Il s'était achevé en 1965 avec la publication de seize documents portant sur les différents aspects de la vie ecclésiale et des missions de l'Eglise et réclamant davantage de "collégialité", ou partage des responsabilités, entre le pape et les évêques.

La fin de la messe exclusivement en latin est l'une de ses principales innovations. Mais Vatican II a aussi incité au dialogue avec les autres religions et mis fin au concept de responsabilité collective des juifs dans la mort du Christ, révolutionnant les relations entre ces deux monothéismes après 2.000 ans de méfiance.

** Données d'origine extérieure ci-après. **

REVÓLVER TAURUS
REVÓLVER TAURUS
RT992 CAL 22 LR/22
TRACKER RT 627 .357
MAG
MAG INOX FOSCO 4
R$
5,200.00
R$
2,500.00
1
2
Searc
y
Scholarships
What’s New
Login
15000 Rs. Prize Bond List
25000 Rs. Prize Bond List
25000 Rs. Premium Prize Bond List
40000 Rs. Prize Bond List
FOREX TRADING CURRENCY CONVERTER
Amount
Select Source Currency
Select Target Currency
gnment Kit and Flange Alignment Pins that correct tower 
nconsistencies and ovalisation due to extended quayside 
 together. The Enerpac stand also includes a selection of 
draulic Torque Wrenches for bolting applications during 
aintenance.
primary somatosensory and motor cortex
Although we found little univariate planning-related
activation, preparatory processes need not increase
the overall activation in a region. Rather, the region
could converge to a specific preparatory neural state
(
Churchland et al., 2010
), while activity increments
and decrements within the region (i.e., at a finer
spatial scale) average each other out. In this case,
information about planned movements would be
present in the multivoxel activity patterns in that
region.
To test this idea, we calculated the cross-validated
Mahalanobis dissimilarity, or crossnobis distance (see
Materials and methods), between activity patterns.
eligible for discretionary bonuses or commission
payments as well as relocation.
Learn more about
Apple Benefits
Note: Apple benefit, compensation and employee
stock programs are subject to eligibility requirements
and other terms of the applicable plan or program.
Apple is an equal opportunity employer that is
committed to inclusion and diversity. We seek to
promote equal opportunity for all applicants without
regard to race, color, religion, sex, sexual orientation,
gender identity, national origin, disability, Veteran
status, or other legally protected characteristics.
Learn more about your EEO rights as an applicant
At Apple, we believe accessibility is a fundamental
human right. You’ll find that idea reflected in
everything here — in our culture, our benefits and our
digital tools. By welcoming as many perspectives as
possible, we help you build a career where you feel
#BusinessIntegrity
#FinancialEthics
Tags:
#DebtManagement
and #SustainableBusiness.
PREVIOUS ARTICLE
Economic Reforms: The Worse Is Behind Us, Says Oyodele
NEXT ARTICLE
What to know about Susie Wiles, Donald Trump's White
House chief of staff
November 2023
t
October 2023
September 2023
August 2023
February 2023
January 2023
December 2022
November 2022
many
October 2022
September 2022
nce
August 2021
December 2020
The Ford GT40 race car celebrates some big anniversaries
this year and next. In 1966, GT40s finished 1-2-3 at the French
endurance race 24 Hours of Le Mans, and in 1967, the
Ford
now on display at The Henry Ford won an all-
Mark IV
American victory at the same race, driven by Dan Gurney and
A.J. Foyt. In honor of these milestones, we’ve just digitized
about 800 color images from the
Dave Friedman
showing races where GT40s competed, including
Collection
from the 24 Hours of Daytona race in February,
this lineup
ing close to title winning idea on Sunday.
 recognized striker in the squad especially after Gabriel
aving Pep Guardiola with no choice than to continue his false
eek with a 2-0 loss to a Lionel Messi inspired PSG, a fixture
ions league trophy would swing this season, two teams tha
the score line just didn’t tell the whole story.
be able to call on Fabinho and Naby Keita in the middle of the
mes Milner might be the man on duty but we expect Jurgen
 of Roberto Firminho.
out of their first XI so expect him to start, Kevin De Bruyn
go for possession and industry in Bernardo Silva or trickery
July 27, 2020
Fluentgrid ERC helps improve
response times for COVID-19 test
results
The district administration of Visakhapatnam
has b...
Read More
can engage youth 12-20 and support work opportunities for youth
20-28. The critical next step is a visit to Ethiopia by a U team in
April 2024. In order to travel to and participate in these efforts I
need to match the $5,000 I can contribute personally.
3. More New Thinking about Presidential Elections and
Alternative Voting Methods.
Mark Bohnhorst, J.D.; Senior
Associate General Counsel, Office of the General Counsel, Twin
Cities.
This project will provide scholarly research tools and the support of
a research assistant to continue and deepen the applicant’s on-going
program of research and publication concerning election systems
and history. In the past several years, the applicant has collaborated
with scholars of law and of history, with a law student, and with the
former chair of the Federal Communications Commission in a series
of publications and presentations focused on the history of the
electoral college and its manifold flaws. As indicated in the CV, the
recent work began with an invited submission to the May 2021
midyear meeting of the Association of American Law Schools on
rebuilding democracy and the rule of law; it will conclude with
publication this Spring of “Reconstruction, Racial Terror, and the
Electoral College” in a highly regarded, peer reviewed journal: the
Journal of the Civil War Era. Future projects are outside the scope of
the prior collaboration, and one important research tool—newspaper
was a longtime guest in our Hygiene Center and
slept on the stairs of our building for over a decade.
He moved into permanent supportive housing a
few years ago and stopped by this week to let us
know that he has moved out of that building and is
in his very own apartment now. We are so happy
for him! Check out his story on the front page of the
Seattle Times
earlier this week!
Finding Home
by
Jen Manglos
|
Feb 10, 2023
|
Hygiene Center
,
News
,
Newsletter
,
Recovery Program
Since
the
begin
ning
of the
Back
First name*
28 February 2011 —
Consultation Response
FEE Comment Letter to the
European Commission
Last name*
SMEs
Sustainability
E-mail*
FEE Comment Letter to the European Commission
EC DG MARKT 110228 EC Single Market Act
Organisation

Un demi-siècle plus tard, le concile divise. Les libéraux de l'Eglise reprochent à Benoît XVI d'avoir tourné le dos à certaines des réformes introduites par Vatican II et de centraliser de nouveau les pouvoirs au Vatican.

Les conservateurs lui savent à l'inverse gré d'avoir corrigé ce qu'ils considéraient comme des erreurs dans l'application des textes du concile. Il en va ainsi du dialogue avec les autres religions qui, disent-ils, est allé trop loin et a affaibli l'enseignement du catholicisme.